Dr. Christopher Mackie, the medical officer of health and chief executive of the Middlesex-London Health Unit, talked about the opioid crisis in London at King’s University college last week. Many students and staff attended King’s Hour, as Dr. Mackie discussed London’s big city drug problem in a medium sized community. Mackie says, we don’t have an overdose crisis, we have a multiple overlapping drug-related crises.
He began his presentation by asking the audience what they would do if they did not know their father and lost contact with their mother after children’s aid called for the third time.
“Who would your role models be? How would you build a network to build a meaningful life? I try to think really hard about how my privilege works. How does our privilege shape how we see the world and how does it become a barrier? How can we break through the barrier so we can understand what it’s like to live a life that has led you, for example, to addictions?”
Mackie’s words sparked a conversation about changing the way people view people who are living with addiction.
“Caring about people and having respect, treating them with even a bit of love, these are free, there’s no cost there. It’s just something we have to think a little bit differently about, and it might be enough to make a connection to help somebody move on with their lives.”

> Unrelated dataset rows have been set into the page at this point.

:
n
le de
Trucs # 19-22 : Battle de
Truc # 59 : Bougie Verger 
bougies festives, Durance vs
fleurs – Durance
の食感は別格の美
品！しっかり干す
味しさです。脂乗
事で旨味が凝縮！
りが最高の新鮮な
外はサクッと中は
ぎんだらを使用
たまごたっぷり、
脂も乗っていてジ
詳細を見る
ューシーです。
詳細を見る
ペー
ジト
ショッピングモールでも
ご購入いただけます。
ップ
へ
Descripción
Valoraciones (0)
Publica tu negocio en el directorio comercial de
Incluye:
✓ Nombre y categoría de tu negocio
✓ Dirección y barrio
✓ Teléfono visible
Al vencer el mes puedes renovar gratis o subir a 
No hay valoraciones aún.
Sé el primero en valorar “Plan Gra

He adds that “if we can change how we think about those people, we can do more than a hundred and thirty thousand dollars in funding.”
Dr. Mackie addressed those who are resisting the idea of safe injection sites or the possibility of a permanent site.
“I don’t know if there is a way of changing someone’s heart set opinions. Minds will change when it affects them directly. When they have a family member or a friend who is affected.”
The Middlesex-London Health Unit recently received $250,000 from the province as part of a $15-million effort across Canada in response to the opioid crisis. After the Public Health Agency of Canada reported a national opioid death rate of 8.8 per 100,000 population, the federal government introduced updated prescription guidelines in May 2017 hoping to curb the crisis.
Dr. Mackie announced on Twitter earlier this month that the Middlesex-London Health Unit submitted the first application in Ontario for a temporary overdose prevention site.
“We often hear words like crystal meth or fentanyl, and we conjure up images of monsters who are nothing but their addiction. The people who are using drugs underneath are people like you and me who have had more difficult lives.”